▶ [Directions for this task]
Restate every entry word for word.

▶ [The data]
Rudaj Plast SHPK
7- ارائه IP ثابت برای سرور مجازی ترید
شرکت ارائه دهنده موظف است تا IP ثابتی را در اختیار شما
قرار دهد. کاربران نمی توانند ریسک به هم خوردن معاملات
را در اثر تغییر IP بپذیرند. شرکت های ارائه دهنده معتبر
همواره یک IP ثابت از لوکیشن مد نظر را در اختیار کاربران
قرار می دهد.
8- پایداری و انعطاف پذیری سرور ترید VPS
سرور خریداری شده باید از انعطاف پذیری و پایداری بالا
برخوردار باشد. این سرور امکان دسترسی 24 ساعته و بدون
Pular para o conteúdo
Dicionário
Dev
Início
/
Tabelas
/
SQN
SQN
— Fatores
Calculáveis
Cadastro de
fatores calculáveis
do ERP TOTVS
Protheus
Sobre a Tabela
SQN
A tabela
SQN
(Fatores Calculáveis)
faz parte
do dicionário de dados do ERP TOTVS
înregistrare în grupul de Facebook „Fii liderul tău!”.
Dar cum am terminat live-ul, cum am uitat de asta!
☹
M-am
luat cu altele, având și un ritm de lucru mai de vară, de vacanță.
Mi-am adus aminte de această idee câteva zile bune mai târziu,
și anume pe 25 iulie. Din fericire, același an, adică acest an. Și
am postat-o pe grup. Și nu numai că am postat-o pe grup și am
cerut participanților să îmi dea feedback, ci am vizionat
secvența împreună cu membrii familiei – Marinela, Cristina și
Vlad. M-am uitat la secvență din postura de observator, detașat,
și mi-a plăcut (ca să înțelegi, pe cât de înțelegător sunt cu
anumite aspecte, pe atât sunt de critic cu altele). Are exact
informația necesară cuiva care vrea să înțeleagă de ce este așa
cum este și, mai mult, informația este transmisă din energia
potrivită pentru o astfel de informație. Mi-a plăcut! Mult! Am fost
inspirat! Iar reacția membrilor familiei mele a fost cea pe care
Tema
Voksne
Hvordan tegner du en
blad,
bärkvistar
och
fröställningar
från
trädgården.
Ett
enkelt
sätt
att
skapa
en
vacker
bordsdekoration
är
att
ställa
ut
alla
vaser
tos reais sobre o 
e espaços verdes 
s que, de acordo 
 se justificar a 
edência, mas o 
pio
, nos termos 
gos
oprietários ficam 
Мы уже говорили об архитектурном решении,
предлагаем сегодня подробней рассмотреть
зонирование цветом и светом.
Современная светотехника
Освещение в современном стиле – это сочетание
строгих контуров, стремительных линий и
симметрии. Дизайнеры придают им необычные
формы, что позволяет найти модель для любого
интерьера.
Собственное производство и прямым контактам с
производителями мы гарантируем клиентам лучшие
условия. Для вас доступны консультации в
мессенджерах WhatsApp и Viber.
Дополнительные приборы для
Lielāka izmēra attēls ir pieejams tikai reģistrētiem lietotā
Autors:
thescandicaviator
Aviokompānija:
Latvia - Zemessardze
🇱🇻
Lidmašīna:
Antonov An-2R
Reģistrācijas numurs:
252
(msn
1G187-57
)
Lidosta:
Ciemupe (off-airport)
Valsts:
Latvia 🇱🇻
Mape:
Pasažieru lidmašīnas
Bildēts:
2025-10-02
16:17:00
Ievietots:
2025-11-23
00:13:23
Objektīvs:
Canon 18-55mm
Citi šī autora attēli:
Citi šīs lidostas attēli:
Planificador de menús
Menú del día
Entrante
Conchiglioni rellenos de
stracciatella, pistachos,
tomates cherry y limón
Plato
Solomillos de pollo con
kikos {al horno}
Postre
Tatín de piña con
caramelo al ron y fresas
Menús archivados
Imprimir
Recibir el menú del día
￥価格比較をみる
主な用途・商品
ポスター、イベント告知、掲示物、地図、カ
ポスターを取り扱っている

▶ [Problem solution]
Rudaj Plast SHPK
7- ارائه IP ثابت برای سرور مجازی ترید
شرکت ارائه دهنده موظف است تا IP ثابتی را در اختیار شما
قرار دهد. کاربران نمی توانند ریسک به هم خوردن معاملات
را در اثر تغییر IP بپذیرند. شرکت های ارائه دهنده معتبر
همواره یک IP ثابت از لوکیشن مد نظر را در اختیار کاربران
قرار می دهد.
8- پایداری و انعطاف پذیری سرور ترید VPS
سرور خریداری شده باید از انعطاف پذیری و پایداری بالا
برخوردار باشد. این سرور امکان دسترسی 24 ساعته و بدون
Pular para o conteúdo
Dicionário
Dev
Início
/
Tabelas
/
SQN
SQN
— Fatores
Calculáveis
Cadastro de
fatores calculáveis
do ERP TOTVS
Protheus
Sobre a Tabela
SQN
A tabela
SQN
(Fatores Calculáveis)
faz parte
do dicionário de dados do ERP TOTVS
înregistrare în grupul de Facebook „Fii liderul tău!”.
Dar cum am terminat live-ul, cum am uitat de asta!
☹
M-am
luat cu altele, având și un ritm de lucru mai de vară, de vacanță.
Mi-am adus aminte de această idee câteva zile bune mai târziu,
și anume pe 25 iulie. Din fericire, același an, adică acest an. Și
am postat-o pe grup. Și nu numai că am postat-o pe grup și am
cerut participanților să îmi dea feedback, ci am vizionat
secvența împreună cu membrii familiei – Marinela, Cristina și
Vlad. M-am uitat la secvență din postura de observator, detașat,
și mi-a plăcut (ca să înțelegi, pe cât de înțelegător sunt cu
anumite aspecte, pe atât sunt de critic cu altele). Are exact
informația necesară cuiva care vrea să înțeleagă de ce este așa
cum este și, mai mult, informația este transmisă din energia
potrivită pentru o astfel de informație. Mi-a plăcut! Mult! Am fost
inspirat! Iar reacția membrilor familiei mele a fost cea pe care
Tema
Voksne
Hvordan tegner du en
blad,
bärkvistar
och
fröställningar
från
trädgården.
Ett
enkelt
sätt
att
skapa
en
vacker
bordsdekoration
är
att
ställa
ut
alla
vaser
tos reais sobre o 
e espaços verdes 
s que, de acordo 
 se justificar a 
edência, mas o 
pio
, nos termos 
gos
oprietários ficam 
Мы уже говорили об архитектурном решении,
предлагаем сегодня подробней рассмотреть
зонирование цветом и светом.
Современная светотехника
Освещение в современном стиле – это сочетание
строгих контуров, стремительных линий и
симметрии. Дизайнеры придают им необычные
формы, что позволяет найти модель для любого
интерьера.
Собственное производство и прямым контактам с
производителями мы гарантируем клиентам лучшие
условия. Для вас доступны консультации в
мессенджерах WhatsApp и Viber.
Дополнительные приборы для
Lielāka izmēra attēls ir pieejams tikai reģistrētiem lietotā
Autors:
thescandicaviator
Aviokompānija:
Latvia - Zemessardze
🇱🇻
Lidmašīna:
Antonov An-2R
Reģistrācijas numurs:
252
(msn
1G187-57
)
Lidosta:
Ciemupe (off-airport)
Valsts:
Latvia 🇱🇻
Mape:
Pasažieru lidmašīnas
Bildēts:
2025-10-02
16:17:00
Ievietots:
2025-11-23
00:13:23
Objektīvs:
Canon 18-55mm
Citi šī autora attēli:
Citi šīs lidostas attēli:
Planificador de menús
Menú del día
Entrante
Conchiglioni rellenos de
stracciatella, pistachos,
tomates cherry y limón
Plato
Solomillos de pollo con
kikos {al horno}
Postre
Tatín de piña con
caramelo al ron y fresas
Menús archivados
Imprimir
Recibir el menú del día
￥価格比較をみる
主な用途・商品
ポスター、イベント告知、掲示物、地図、カ
ポスターを取り扱っている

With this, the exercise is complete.